He admits he still can’t quite believe that he has acquired such fame, so quickly. The theme was explored further in his book How Did All This Happen – published four years ago?

The problem is, our John still can’t believe it; that sense of Lottery-winner’s awe being the mainstay of his routine, eclipsing the old fashioned business of telling jokes and, you know, being funny.

His current tour which called in at the New Theatre Oxford, is called Winging It – and it is appropriately-titled.

It once again sees John going on about how famous he is, yet, crucially, how he still has time for his old mates. Nice John. As if anyone would dare admit otherwise.

The first half of the show saw him going on at great length about a trip he took to Boston with those mates to see a baseball game – “basically rounders” he says to appreciative applause from an audience of clearly devoted fans.

While there, they realised that the the city was hosting a gig by their favourite band U2. The only problem was, they didn’t have tickets and the show was sold out.

Yet, ventures one of his mates, if John is as famous as he makes out, surely he can get them all into the concert? The story is long, bristling with showbiz shoulder-rubbing, clanging name dropping and a fairly predictable conclusion.

What saved it from just another boring celebrity anecdote was John’s wide-eyed wonder and charming delivery. His audience were with him all the way loving this cheeky-chappy’s Northern nerve.

‘I am one of you’” he seems to be saying. ‘You would do the same in my position’. But we are not, and never will be, and it therefore comes across as old-fashioned showing off – the equivalent of your spoilt schoolfriend in the corner of the playground going on about their lavish tropical holiday, when you spent summer at the seaside in the rain.

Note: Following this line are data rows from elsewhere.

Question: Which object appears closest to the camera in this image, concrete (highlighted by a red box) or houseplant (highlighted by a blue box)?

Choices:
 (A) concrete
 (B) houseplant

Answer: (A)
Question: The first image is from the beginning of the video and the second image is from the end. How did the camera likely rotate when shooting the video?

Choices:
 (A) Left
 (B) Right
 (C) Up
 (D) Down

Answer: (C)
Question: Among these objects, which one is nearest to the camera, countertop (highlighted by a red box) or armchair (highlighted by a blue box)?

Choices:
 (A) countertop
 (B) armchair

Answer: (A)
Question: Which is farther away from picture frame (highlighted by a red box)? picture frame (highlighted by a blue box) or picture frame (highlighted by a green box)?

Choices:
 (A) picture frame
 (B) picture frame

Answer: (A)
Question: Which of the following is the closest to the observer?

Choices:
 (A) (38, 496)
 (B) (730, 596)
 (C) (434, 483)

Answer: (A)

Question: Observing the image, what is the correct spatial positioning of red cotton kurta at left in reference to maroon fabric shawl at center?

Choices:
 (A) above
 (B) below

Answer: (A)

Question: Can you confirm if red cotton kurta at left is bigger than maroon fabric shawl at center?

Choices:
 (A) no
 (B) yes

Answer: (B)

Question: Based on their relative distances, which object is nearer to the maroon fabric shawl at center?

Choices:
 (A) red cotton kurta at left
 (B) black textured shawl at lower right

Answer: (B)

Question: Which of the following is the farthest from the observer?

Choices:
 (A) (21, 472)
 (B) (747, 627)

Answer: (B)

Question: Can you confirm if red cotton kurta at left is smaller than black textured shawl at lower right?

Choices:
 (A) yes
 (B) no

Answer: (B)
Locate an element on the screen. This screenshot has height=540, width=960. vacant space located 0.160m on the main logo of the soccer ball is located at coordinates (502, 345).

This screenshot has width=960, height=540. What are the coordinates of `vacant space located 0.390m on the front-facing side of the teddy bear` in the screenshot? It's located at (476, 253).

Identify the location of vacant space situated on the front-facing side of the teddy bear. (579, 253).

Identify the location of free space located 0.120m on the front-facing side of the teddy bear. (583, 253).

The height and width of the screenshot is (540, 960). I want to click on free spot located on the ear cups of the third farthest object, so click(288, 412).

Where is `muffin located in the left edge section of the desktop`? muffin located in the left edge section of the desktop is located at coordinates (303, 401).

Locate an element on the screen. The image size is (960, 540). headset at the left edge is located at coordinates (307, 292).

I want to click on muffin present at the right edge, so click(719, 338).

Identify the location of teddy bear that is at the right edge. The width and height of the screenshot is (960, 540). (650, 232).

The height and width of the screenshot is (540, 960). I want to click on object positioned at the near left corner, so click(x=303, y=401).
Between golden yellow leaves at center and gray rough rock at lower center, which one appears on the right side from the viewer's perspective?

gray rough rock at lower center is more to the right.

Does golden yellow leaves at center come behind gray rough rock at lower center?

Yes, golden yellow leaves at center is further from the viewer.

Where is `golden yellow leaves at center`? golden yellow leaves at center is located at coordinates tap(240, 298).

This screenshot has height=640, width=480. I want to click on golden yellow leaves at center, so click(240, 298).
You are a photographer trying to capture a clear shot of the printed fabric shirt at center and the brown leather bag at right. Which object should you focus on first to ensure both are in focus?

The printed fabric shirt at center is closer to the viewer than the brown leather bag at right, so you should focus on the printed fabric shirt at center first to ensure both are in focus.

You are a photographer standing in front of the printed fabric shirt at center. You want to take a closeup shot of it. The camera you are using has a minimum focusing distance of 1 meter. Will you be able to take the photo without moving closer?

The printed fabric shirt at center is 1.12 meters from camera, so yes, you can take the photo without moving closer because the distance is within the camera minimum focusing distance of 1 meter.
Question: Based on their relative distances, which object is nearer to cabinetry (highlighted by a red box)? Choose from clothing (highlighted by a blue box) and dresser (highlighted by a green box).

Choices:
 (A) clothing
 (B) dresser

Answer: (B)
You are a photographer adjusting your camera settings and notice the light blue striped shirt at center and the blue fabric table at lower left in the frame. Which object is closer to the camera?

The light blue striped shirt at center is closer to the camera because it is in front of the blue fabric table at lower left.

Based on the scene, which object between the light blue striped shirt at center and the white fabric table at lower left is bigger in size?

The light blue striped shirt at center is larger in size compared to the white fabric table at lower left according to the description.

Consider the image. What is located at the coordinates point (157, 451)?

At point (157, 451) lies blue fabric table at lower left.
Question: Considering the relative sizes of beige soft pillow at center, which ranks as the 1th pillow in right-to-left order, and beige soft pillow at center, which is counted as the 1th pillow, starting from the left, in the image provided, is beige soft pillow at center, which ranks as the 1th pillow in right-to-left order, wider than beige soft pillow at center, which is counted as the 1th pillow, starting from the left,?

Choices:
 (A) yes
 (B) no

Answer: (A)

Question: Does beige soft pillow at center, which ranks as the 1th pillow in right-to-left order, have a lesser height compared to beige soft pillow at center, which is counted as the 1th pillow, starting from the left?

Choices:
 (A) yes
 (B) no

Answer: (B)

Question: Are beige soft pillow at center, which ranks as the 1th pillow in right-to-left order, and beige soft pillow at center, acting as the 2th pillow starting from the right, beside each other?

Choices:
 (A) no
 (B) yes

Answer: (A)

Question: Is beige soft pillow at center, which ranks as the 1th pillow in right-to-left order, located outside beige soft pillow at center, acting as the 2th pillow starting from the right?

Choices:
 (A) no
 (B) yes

That’s not to say it wasn’t funny. It was – the punchline was a killer, and true. But is that what we seek from comedy?

Things were more conventionally amusing in the second half, with John going on about the angst of his grown-up children leaving home and the sort of inoffensive domestic observational comedy which has made the painfully middle-of-the-road Michael McIntyre a household name. Oh, and he told us about his pets – which, because he has done so well, include horses and alpacas.

John Bishop is a great raconteur, good to his mates and family and his audience love him – some even giving him a standing ovation. But the time is surely right for him to embrace his fame and take that wit in a more challenging, thought-provoking direction.